Anılarımızı duygularımızdan ayıramayız. Hafızamızın, anılarımız ve deneyimlerimiz
gibi yalnızca başımıza gelenlerden oluştuğunu düşünebilirsiniz ancak duygusal
hafızamız bunun çok ötesine geçer. Biz unutsak bile o hatırlamaya devam eder.
“Verdiğin
hissi unutmadım.”
“Hisleri
unutamazsın diyorlar. Buna hala inanıyorum.”
Eternal
Sunshine ve Little Fish’in
vermek istediği ortak mesaj birinin hafızamızdan silinse bile onun bize hissettirdiklerini
unutmayacak, unutamayacak olmamız.
“Seninle
tanıştığım gün çok üzgündüm. Nedenini hatırlamıyorum.” repliği filmde Emma tarafından üç kez
söyleniyor. Başlangıçtaki plaj sahnesi sırasında, sondaki plaj sahnesi
sırasında ve çiftin su parkında oldukları sahnede. Repliği ilk duyduğunuzda
size çok önemli bir replik olduğunu hissettirmiyor. Çünkü çok sıradan. Yıllar
önce bir çiftin tanıştığı herhangi bir günde, karakterin neden üzgün olduğunu
hatırlayamaması olası bir şey. Tabi unutkanlık virüsünün tüm dünyayı ele
geçirdiği bir evrende yaşamıyorsanız.
Film bizi
şüphe içinde algılamaya çalıştığımız bir ilişkinin ortasına bırakıyor. Başta
bir sahilde tanıştıklarını düşündüğümüz Emma ve Jude’u son gördüğümüz sahne de
benzer bir sahne. Filmin sahil sekansının iki ayrı parçaya bölünerek başta ve
sonda kullanılması izleyici olarak bizim de hafızamızı zorluyor. Little Fish’in
jeneriği siyah ekranın üzerinde akarken hafızamda bir problem olup olmadığı
tereddüdüne kapıldım ki bence ekibin de izleyici yaratmak istediği etki de tam
olarak buydu. Jude ve Emma’nın aşkı başlangıcını veya sonunu
hatırlamadığınız bir rüya gibi.
Jude’un eski
evinin önünden geçerken “Buraya daha önce geldik mi?” sorusuna Emma’nın emin
bir şekilde “Hayır gelmedik.” yanıtı ve ardından gelen “Çünkü onun kayıpları
benim de kayıplarım.” repliği bana ilk başta Emma’nın sevdiği adamın unuttuğu
anıları kendisinin de yok saydığını düşündürmüştü ancak filmin sonunu
izledikten sonra aslında Emma’nın da hafızasının en az Jude kadar silinik
olduğunu algıladım. Aslında hikâye boyunca bize anlatılan hiçbir şey bir netlik
taşımıyordu. Çükü hikâye Emma tarafından anlatıyordu. Emma ise ilk
buluşmalarının gerçekleştiği evi bile hatırlamıyordu.
Jude yazdığı
mektupta unutkanlığı başladığında onu yalnız bırakmadığı ve yanında olduğu için
Emma’ya teşekkür ediyor ve ekliyor: “Umarım ben de aynısını yapmışımdır ya
da umarım ben de aynısını bir şekilde senin için yapabilirim.” Jude ne kadar
hatırlamasa da aslında Emma’nın da hafızası en az onun kadar şüpheli ve ikisi
de unutkanlıklarına rağmen hisleriyle birbirlerine destek oluyorlar.
Zaman
çizelgesi oldukça karışık bir film. Hatta içinde birden çok zaman çizelgesi
bile barındırıyor olabilir.

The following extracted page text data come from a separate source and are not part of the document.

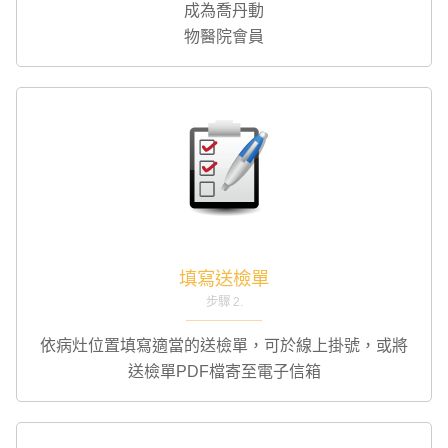
成為喬丹動
物醫院會員
填寫送檢單
步驟 2.
依病灶位置填寫適當的送檢單，可於線上掛號，或將
送檢單PDF檔寄至電子信箱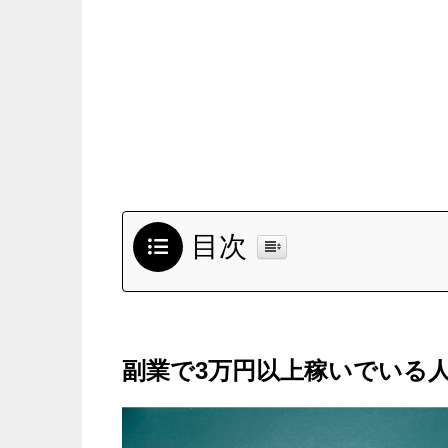
目次
副業で3万円以上稼いでいる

Filmin ilerleyen sahnelerinde Emma’nın farkına
varabileceğinden daha uzun süredir detayları unuttuğunu görüyoruz. Bu da sadece
Jude’dan değil Emma’dan da şüphe duymaya başlamamıza sebep oluyor.
Little
Fish bir “son” ile
başlıyor ve “son”un öncesinde bitiyor. Jenerikten önceki plaj sahnesinde Jude,
Emma’yı tamamen unutuyor. Emma ise yaşadığı travma sonrası aniden Jude’u unutuyor.
Filmin ilk sahnesi olan plaj sekansı kesimini düşündüğümüzde ise Emma, Jude’la
plajda yeni tanışmış olmasına rağmen çok üzgün hissediyordur, çünkü onu birkaç
dakika önce kaybetmiştir.
Eğer birini
bir zamanlar gerçekten sevmişsek beynimiz onu unutmamıza sebep olacak bir
virüse kapılmış olsak da kalbimiz onu hatırlar. Bize dokunduğunu, bizi
öptüğünü, bize yaklaştığında nasıl hissettiğimizi hatırlar. Onu tamamen
unuttuğumuzda beynimiz karşımızda yabancı bir insan olduğunu sansa da kalpte
hatırlanan tüm güzel hisler hikayemizin başının ve sonunun nasıl olduğunu
önemsizleştirir.
Onunla ilk kez bir su parkında tanışmak veya
bir sahil kenarında tanışmak arasında hiçbir fark yoktur. Çünkü nerede ve hangi
zamanda tanışırsak tanışalım aynı hisleri hissederiz.